You could also create one or more secondary indexes if you are using the leveldb backend, and use this to limit your scan to only recent records, which would be more efficient than a scann of all keys. You could then either select the most recent key or a random one through mapreduce, but this would be much less efficient than the previously described approach.
I can not think of any efficient way to retrieve a random record in a bucket from Riak unless you know the range of keys you have inserted and can decide randomly on the client which one to get. One way to do this would be to generate all keys in sequence rather than using a UUID, but that is naturally not a good idea in a highly concurrent distributed system.
1st task is pretty easy to implement:
Add post-commit hook that will write the last inserted key to some predefined key/bucket place
Get the key from that predefined key/bucket and issue a get query using them
It's still two operations but both are just gets that are fast. Plus additional overhead on hook but nothing too heavy either.

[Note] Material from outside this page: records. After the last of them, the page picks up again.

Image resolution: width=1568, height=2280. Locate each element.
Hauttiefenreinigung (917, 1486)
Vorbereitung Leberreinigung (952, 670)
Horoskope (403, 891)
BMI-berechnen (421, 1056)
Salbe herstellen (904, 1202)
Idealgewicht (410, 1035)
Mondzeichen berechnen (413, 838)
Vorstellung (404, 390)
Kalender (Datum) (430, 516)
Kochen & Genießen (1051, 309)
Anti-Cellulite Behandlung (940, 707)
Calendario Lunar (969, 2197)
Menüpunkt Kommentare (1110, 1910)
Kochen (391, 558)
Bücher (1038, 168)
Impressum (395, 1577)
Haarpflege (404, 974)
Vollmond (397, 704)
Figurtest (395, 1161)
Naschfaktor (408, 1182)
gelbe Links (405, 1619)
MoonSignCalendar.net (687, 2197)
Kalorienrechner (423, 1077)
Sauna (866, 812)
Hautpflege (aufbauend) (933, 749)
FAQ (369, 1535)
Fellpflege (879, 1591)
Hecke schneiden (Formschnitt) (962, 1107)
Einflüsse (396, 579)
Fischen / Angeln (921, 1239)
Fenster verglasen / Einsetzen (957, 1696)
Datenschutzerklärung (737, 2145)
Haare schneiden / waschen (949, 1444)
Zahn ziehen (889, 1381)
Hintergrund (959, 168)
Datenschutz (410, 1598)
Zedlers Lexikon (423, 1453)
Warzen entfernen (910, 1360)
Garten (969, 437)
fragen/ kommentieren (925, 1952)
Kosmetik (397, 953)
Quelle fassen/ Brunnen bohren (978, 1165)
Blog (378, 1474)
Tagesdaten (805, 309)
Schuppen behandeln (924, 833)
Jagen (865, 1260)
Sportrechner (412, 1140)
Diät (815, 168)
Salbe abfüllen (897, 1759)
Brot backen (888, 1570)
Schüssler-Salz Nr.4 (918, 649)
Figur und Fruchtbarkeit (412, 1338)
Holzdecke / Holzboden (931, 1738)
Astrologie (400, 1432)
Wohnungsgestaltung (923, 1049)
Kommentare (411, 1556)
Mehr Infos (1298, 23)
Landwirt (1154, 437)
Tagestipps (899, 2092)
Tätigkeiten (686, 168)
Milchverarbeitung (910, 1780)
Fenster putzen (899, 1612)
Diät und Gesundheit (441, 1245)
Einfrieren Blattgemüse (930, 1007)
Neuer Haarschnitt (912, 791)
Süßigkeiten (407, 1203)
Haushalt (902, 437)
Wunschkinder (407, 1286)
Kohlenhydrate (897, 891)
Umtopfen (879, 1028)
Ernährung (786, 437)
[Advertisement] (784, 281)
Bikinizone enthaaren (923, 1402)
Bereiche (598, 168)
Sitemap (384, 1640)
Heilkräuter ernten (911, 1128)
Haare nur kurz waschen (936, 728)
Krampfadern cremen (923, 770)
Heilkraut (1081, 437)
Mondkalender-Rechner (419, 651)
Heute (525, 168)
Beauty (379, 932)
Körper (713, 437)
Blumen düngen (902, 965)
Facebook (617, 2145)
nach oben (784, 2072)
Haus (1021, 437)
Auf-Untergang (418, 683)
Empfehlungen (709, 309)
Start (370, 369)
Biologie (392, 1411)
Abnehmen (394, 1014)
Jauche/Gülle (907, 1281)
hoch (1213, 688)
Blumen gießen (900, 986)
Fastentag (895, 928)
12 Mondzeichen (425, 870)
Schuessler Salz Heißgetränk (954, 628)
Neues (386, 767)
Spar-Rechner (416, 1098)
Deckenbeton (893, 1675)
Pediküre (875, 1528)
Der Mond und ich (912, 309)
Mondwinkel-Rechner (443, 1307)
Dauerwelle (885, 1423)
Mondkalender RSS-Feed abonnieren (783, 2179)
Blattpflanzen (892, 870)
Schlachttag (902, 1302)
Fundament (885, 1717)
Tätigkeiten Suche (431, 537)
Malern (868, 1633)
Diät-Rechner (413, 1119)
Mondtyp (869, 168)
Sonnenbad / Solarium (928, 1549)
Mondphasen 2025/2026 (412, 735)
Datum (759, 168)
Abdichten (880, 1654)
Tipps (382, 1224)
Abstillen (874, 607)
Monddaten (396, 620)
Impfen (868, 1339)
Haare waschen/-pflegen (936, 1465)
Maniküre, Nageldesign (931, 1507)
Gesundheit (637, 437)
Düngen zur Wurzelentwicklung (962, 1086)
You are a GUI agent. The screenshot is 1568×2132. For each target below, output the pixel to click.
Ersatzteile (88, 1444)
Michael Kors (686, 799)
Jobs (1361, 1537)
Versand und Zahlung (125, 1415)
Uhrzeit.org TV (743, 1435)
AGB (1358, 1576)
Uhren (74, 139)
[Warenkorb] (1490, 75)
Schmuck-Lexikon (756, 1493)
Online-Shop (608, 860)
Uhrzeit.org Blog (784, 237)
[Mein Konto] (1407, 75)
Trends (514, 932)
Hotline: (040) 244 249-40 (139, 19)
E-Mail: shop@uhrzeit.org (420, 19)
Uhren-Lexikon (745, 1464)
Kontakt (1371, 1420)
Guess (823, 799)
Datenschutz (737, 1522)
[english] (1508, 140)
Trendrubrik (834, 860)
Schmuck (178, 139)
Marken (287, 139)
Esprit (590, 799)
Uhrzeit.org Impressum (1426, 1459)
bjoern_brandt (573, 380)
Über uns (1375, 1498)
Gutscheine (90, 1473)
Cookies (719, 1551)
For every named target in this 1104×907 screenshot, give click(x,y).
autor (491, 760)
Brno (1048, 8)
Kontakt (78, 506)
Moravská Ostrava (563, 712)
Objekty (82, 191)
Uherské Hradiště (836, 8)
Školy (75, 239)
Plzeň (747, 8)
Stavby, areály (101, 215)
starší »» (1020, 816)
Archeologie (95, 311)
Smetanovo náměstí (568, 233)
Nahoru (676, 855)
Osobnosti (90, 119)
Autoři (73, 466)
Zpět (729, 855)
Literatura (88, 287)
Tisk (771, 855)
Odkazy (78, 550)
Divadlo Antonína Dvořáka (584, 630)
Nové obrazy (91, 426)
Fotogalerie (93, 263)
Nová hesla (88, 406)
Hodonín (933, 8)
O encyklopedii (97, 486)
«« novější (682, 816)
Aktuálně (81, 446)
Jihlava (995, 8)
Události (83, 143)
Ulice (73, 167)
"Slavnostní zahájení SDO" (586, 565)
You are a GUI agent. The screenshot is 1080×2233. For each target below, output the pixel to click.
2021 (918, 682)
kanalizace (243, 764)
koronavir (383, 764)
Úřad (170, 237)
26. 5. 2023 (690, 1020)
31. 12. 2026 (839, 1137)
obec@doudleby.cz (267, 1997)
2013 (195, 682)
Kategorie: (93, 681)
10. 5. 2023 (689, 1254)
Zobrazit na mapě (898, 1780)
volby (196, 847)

2nd scenario is also easy, but it is way too inefficient to be used practically:
Get all keys (extremely expensive operation)
Pick random
Issue get
I have come up with the same scenario. In My scenario I have to save the users. For that I required an auto increment Id. So what I did is, I placed the last inserted key in a separate bucket as like mentioned by "Christian Dahlqvist", every time I want to insert new record I fetch the last inserted key from that key bucket. Here we have only one value in that bucket with the key as "LastKey" which is always known to us. And I incremented the key based on the fetched key and again updated the key bucket. So always the key bucket contains the latest key in it.